Vergleiche als Motivationsquelle nutzen:
- Ermöglichen Sie Vergleiche, die Entwicklungspotentiale aufzeigen: Je nach Vorliebe der Mitarbeitenden entweder durch erreichbare Leistungen von fortgeschrittenen KollegInnen , oder durch Rück- und Ausblicke auf die eigene Entwicklung.
- Vermeiden Sie Vergleiche durch Konkurrenzkämpfe. Von Gegnern lässt man sich ungern inspirieren, denn man nimmt sie nicht als ähnlich wahr.
- Achten Sie darauf, dass die Vergleiche realistisch sind. Gestatten Sie niemandem, sich mit unrealistischen Vergleichsobjekten („So clever wie Einstein werde ich sowieso nicht!“) zu demotivieren.
- Wenn Mitarbeitende abwärts vergleichen, dann sind sie in einer unsicheren oder unbefriedigenden Situation. Gönnen Sie ihnen ggf. den Abwärtsvergleich, damit sie an Sicherheit und Selbstbewusstsein gewinnen.
- Wechseln Sie, wenn möglich, auch mal die Vergleichsdimension, damit jede/r mal gut abschneidet.

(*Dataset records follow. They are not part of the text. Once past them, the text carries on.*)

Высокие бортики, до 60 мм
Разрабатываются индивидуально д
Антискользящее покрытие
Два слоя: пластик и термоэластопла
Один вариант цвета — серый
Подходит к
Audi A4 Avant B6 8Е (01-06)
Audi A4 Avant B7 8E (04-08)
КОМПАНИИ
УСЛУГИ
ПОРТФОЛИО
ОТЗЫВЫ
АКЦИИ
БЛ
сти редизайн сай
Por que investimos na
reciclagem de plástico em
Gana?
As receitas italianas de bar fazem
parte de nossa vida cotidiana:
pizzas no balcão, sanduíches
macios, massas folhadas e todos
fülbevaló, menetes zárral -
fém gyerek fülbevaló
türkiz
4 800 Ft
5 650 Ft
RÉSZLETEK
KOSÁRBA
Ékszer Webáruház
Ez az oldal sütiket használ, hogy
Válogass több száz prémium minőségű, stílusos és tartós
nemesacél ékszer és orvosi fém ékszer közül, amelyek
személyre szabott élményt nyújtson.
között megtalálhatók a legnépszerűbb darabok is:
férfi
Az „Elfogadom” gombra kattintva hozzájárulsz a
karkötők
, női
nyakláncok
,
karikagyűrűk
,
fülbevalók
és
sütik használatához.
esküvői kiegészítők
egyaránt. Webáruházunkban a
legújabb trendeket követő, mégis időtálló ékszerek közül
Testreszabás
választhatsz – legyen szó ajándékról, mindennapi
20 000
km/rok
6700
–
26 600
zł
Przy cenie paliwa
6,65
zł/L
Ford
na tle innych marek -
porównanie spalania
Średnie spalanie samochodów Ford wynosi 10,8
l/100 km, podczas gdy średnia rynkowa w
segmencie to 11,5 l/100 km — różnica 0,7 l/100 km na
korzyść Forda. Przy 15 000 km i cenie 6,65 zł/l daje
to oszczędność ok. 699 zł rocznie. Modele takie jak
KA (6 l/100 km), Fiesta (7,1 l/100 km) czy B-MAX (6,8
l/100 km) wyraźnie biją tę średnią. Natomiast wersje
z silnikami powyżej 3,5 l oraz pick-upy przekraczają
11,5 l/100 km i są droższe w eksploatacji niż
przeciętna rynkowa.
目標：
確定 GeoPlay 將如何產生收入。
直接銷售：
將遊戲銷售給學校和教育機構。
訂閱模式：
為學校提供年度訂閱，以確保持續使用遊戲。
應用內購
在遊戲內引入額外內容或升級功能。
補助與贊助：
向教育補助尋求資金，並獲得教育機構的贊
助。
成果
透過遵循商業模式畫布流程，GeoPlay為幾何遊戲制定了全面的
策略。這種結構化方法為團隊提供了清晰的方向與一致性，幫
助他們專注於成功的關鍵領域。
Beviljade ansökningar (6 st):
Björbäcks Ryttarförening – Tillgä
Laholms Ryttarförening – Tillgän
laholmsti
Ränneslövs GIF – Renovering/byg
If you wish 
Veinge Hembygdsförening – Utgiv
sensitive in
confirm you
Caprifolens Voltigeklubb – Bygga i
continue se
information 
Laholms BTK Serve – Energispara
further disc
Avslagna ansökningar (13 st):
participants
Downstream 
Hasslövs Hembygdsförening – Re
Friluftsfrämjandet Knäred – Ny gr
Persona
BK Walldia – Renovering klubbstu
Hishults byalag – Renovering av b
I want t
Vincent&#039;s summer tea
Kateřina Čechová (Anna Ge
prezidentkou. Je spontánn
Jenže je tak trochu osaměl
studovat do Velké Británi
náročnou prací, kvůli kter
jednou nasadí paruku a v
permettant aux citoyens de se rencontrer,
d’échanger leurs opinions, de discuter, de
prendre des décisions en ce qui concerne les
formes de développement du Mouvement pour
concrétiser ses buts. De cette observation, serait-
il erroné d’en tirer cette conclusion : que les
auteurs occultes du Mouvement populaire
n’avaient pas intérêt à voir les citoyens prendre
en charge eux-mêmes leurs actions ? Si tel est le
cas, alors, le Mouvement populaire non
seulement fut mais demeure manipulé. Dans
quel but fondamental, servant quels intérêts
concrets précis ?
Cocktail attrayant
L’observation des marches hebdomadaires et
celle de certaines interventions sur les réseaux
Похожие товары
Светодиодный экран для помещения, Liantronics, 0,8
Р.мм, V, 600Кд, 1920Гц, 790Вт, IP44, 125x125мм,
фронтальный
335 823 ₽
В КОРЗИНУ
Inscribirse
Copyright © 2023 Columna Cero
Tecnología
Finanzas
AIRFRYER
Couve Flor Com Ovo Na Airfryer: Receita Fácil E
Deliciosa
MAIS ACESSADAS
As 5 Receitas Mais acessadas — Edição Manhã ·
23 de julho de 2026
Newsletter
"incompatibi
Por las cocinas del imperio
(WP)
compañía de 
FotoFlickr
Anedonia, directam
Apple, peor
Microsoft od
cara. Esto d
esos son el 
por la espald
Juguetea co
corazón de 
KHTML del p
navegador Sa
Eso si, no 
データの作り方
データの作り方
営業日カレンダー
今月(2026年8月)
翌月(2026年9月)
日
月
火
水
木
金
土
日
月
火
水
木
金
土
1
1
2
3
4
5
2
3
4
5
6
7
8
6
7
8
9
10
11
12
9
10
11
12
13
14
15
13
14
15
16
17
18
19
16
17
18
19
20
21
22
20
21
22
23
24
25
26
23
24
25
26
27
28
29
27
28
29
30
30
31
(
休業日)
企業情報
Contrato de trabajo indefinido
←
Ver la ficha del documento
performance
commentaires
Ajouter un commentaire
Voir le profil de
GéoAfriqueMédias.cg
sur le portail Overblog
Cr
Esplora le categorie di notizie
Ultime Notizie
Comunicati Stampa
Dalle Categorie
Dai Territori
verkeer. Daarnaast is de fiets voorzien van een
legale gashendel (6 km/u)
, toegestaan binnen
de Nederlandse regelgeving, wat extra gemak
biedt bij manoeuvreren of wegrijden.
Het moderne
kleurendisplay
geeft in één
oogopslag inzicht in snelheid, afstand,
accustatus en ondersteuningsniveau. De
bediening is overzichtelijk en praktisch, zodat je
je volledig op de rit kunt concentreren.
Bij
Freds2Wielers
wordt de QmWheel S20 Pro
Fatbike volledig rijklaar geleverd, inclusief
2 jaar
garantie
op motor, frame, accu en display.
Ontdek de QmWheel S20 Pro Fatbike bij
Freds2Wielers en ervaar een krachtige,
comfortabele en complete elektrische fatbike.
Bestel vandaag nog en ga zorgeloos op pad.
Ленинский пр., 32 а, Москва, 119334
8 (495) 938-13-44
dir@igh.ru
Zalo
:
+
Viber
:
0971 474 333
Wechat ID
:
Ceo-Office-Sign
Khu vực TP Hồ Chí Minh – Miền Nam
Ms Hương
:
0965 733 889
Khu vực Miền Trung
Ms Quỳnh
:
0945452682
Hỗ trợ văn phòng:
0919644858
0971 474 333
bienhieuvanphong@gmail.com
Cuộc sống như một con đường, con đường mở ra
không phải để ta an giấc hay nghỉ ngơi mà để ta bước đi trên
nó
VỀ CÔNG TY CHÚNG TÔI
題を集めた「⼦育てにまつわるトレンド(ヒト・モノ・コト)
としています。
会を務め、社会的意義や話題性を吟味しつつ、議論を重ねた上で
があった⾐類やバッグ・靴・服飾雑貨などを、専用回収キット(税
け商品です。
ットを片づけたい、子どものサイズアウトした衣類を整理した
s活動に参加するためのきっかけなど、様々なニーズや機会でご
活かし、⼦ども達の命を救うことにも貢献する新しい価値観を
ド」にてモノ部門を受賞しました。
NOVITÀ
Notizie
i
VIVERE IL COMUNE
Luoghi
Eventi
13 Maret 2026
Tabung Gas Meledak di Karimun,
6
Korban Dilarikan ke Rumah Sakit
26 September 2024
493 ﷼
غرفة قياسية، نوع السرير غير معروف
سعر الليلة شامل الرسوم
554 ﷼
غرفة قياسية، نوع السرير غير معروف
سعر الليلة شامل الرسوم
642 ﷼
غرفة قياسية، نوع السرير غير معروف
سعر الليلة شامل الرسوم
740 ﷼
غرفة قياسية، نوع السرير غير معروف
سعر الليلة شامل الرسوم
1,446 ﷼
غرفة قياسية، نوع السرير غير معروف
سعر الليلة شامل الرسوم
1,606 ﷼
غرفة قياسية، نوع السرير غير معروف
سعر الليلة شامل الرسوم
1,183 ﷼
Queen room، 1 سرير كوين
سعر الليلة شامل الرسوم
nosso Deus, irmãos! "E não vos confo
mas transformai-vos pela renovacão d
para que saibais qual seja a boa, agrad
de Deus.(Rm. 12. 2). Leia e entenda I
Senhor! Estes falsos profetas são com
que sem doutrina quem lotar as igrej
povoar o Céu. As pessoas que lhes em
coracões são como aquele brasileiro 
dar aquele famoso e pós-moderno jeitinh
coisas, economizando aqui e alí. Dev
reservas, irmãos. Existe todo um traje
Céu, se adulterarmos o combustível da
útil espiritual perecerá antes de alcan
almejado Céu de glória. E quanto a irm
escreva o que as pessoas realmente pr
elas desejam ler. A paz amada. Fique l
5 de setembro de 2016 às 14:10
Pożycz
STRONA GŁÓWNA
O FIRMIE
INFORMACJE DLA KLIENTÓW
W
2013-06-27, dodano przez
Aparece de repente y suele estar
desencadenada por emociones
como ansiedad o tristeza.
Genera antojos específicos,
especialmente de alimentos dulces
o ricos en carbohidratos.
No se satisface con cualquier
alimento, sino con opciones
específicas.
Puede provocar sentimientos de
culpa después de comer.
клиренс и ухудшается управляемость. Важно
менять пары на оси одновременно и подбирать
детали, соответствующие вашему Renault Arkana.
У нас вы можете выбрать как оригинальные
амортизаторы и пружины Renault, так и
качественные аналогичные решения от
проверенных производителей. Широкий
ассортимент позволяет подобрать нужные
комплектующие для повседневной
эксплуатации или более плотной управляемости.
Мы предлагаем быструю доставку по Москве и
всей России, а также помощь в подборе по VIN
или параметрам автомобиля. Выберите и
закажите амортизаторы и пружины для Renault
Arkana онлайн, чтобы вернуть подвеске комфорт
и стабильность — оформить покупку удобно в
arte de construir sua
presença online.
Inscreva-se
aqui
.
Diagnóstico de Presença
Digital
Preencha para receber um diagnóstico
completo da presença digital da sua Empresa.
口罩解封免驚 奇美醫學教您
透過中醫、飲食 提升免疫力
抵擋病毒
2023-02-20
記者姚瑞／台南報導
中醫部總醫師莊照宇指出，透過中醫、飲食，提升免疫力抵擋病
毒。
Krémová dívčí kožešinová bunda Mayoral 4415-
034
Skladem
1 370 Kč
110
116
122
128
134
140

Alternative Vergleiche und Vorlieben
Eine Alternative zum Vergleich mit anderen ist der sog. temporale Vergleich: Hier vergleicht man sich mit sich selbst zu einem früheren Zeitpunkt. „Vor einem Jahr wusste ich noch nichts über diesen Ablauf, jetzt plane ich den ganzen Prozess!“ Bei diesem Vergleich fokussiert man auf die eigene Entwicklung in einem bestimmten Bereich. Menschen haben häufig eine bestimmte Vorliebe für eine Vergleichsart. Manche sind vor allem inspiriert, wenn sie die gute Leistung einer vergleichbaren Person sehen. Andere werden vor allem durch die eigene Entwicklung motiviert. Als Führungskraft lohnt es sich, die Vorlieben der Mitarbeitenden zu erkennen und gezielt einzusetzen (siehe Kasten).
Literaturnachweis: Brown, R. (2000). Structural Aspects of Groups, 2nd Edition. In R. Brown (Ed.), Group process-es (pp. 68-122). Oxford, UK: Blackwell Publishing.